Y Judith, que me conoce muy bien, susurra acercándose a mí:
—Tranquilo, cariño. Son las hormonas.
¡Malditas hormonas!
¡Estoy de hormonas ya hasta más arriba de la coronilla!
Por lo que, sin decir nada, cojo una revista y comienzo a ojearla mientras Judith empieza a hablar con aquella desconocida y, segundos después, las dos se parten de risa. Mejor no preguntar.
—Judith Zimmerman —llama entonces Brunilda.
Rápidamente, me levanto, nos toca, pero mi siempre sorprendente mujercita me mira y dice sin levantarse:
—Soy Judith Flores.
Bueno, ya estamos con eso; miro a Brunilda y para evitar males mayores pido:
—Si no te importa, llama a Judith Flores.
Ella me pregunta:
—Pero ¿no me has dicho que es tu mujer?
Todos nos observan, y cuando digo todos es todos. Cuando voy a responder, mi cambiante y hormonal mujer se levanta y señala:
—Sí, soy su mujer. Pero también sigo siendo Judith Flores.
Brunilda asiente. Por su gesto no sé si le gusta o no lo que ha pasado, y a continuación anuncia:
—Señorita Flores, puede pasar.
—Señora, si no te importa.
Brunilda me mira, yo la miro y, sin decir más, pasamos a la consulta.
Joderrrrrrrrrrrrr… con las puñeteras hormonas.
Una vez que nos sentamos frente a la doctora, Jud le entrega una carpeta con las pruebas solicitadas, más el parte que nos dieron en urgencias. La doctora enseguida lo mira todo. Escribe en su ordenador cosas que le pregunta y posteriormente indica que le va a hacer una ecografía.
Expectante, pues nunca he visto algo así, veo cómo Jud se tumba en una camilla, se descubre el vientre y la doctora le echa un gel. Acto seguido, en un monitor sale una imagen en la que yo no veo nada y comienzan a sonar unos golpes que me dicen que son los latidos de Medusa.
¡La estoy oyendo! Estoy oyendo a mi Medusa.
Emocionado, miro a Judith, y entonces el sonido deja de oírse. La doctora le entrega papel a Jud y, mientras ella se limpia, explica:
—El feto está bien. Su latido es perfecto y las medidas correctas. Por tanto, ya sabes, sigue tu vida con normalidad, tómate las vitaminas y te veo dentro de dos meses.
Estoy mirando la pantalla todavía boquiabierto. El puntito que latía ahí segundos antes ¡era Medusa! ¡Mi Medusa!
De nuevo frente a la mesa de la doctora, estoy que no quepo en mí. La felicidad me invade; Jud y ella comienzan a hablar, y de pronto mi mujer le pregunta si podemos tener relaciones sexuales.
Por favor, pero ¿qué clase de pregunta es esa?
La doctora me mira. Creo que me he puesto rojo.

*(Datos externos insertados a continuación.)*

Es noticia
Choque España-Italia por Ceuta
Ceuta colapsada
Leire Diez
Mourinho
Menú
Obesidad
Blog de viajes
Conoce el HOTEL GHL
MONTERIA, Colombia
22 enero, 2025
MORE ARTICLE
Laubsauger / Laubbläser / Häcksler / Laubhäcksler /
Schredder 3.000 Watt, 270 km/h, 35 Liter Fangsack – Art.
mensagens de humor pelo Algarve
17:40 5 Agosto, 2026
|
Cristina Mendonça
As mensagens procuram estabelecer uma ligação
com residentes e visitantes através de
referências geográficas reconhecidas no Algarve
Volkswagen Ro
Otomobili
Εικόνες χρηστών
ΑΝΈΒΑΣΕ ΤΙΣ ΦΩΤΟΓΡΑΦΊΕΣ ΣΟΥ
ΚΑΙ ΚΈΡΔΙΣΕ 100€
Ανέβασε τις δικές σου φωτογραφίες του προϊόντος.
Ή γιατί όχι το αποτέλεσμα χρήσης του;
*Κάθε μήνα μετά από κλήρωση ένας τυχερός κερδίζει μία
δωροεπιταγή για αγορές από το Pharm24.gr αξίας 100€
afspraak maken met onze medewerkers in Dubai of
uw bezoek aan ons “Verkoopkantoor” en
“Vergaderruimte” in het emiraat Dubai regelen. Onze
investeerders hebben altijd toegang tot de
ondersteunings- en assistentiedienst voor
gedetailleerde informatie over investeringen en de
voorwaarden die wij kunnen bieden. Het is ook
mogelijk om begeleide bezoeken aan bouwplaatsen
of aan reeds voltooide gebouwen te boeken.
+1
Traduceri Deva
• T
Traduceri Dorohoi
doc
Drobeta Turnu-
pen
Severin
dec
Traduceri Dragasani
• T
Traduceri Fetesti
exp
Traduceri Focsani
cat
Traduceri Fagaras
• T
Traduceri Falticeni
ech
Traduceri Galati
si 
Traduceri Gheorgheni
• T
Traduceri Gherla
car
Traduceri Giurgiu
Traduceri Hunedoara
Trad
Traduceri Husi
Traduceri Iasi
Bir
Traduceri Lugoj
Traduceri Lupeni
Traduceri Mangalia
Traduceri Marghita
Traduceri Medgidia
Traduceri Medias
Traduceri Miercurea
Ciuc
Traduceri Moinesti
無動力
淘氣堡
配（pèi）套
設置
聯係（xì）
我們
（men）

Pero ¿por qué me he puesto rojo? ¡¿Yo?!
Miro a Judith, espero que se corte en sus comentarios, y la mujer, sonriendo, le indica que, por supuesto que puede tener relaciones, pero con precaución.

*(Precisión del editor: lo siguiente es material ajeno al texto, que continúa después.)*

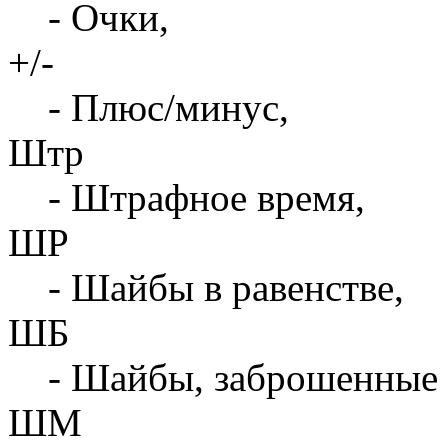
- Очки,
+/-
- Плюс/минус,
Штр
- Штрафное время,
ШР
- Шайбы в равенстве,
ШБ
- Шайбы, заброшенные 
ШМ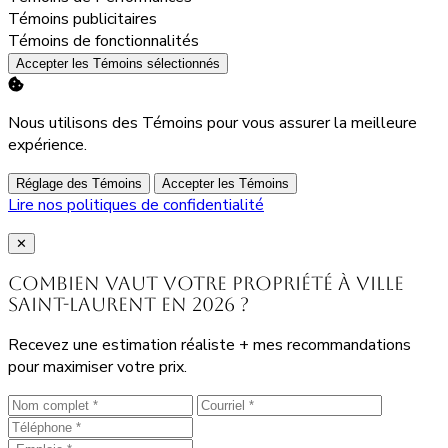
Activer
Témoins publicitaires
Activer
Témoins de fonctionnalités
Accepter les Témoins sélectionnés
Nous utilisons des Témoins pour vous assurer la meilleure
expérience.
Réglage des Témoins
Accepter les Témoins
Lire nos politiques de confidentialité
Close
✕
Combien vaut votre propriété à Ville
Saint-Laurent en 2026 ?
Recevez une estimation réaliste + mes recommandations
pour maximiser votre prix.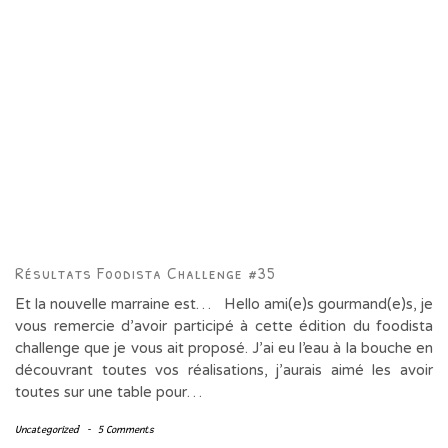
Résultats Foodista Challenge #35
Et la nouvelle marraine est… Hello ami(e)s gourmand(e)s, je
vous remercie d’avoir participé à cette édition du foodista
challenge que je vous ait proposé. J’ai eu l’eau à la bouche en
découvrant toutes vos réalisations, j’aurais aimé les avoir
toutes sur une table pour…
Uncategorized
-
5 Comments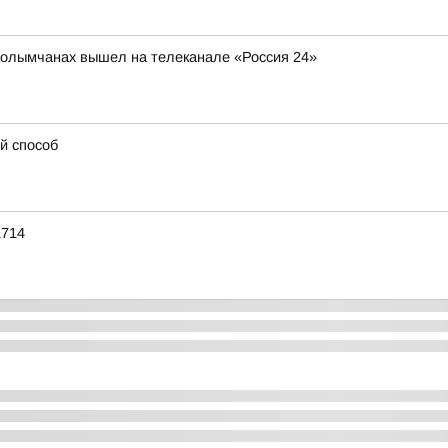
колымчанах вышел на телеканале «Россия 24»
й способ
1714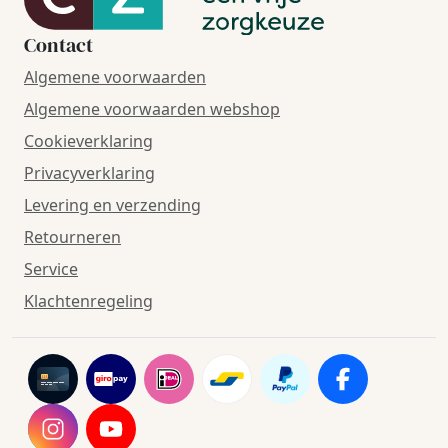
Contact
Algemene voorwaarden
Algemene voorwaarden webshop
Cookieverklaring
Privacyverklaring
Levering en verzending
Retourneren
Service
Klachtenregeling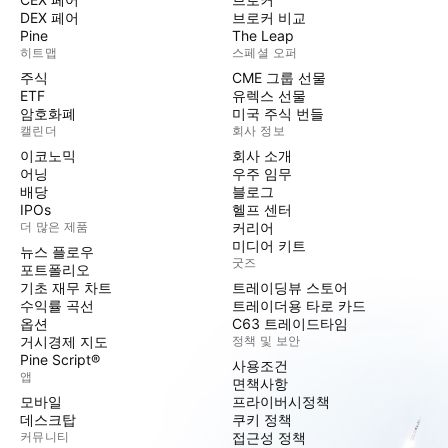
DEX 페어
브로커 비교
Pine
The Leap
히트맵
스페셜 오퍼
주식
CME 그룹 선물
ETF
유렉스 선물
암호화폐
미국 주식 번들
캘린더
회사 정보
이코노믹
회사 소개
어닝
우주 임무
배당
블로그
IPOs
헬프 센터
더 많은 제품
커리어
미디어 키트
뉴스 플로우
굿즈
포트폴리오
기초 재무 차트
트레이딩뷰 스토어
수익률 곡선
트레이더용 타로 카드
옵션
C63 트레이드타임
거시경제 지도
정책 및 보안
Pine Script®
사용조건
앱
면책사항
모바일
프라이버시정책
데스크탑
쿠키 정책
커뮤니티
접근성 정책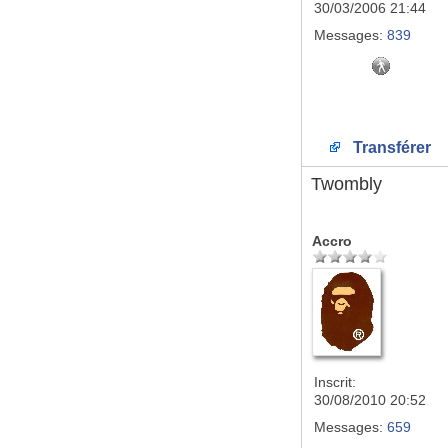
30/03/2006 21:44
Messages:
839
Transférer
Twombly
Accro
Inscrit:
30/08/2010 20:52
Messages:
659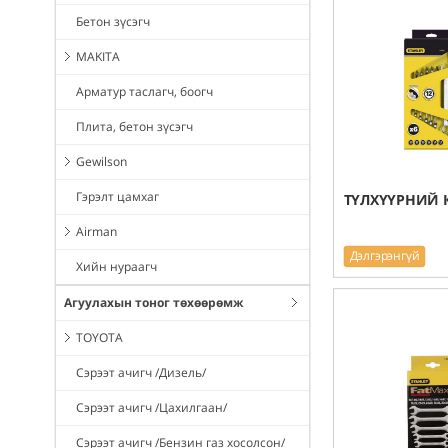
Бетон зүсэгч
MAKITA
Арматур таслагч, боогч
Плита, бетон зүсэгч
Gewilson
Гэрэлт цамхаг
ТҮЛХҮҮРНИЙ 
Airman
Дэлгэрэнгүй
Хийн нураагч
Агуулахын тоног төхөөрөмж
TOYOTA
Сэрээт ачигч /Дизель/
Сэрээт ачигч /Цахилгаан/
Сэрээт ачигч /Бензин газ хосолсон/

Acto seguido, Jud se mofa de mí. Le explica a la doctora que tengo miedo de hacerle daño al bebé y ambas ríen, mientras la ginecóloga nos hace saber que ese es un miedo normal en muchos padres.
Yo no sé dónde meterme.
Pero ¿por qué tiene que contarle eso?
¡Joder con Judith!
Instantes después, salimos de la consulta en silencio, pero contentos, y cuando nos subimos al coche, la señorita Flores, en ocasiones la señora Zimmerman, me mira y suelta:
—Venga, va, ¡protesta!
La veda se abre, y exploto.
Exploto por el ataque de celos con Brunilda. Exploto por el comentario de la mujer que estaba sentada a nuestro lado. Exploto porque ella no quiere ser la señora Zimmerman, y exploto por la vergüenza que me ha hecho pasar con la doctora.
Cuando termina mi explosión, veo que mi mujer ni se ha inmutado y, acercándose a mí, ignorando todo lo que he dicho, me hace saber que soy su gran tentación y, en cuanto pasa la mano por encima de mi pantalón, creo que voy a explotar, pero de otro modo.
Nos miramos. Ambos estamos deseosos, ambos estamos excitados, y finalmente tengo que reírme. Jud tiene ese efecto en mí, y sé que vamos por buen camino.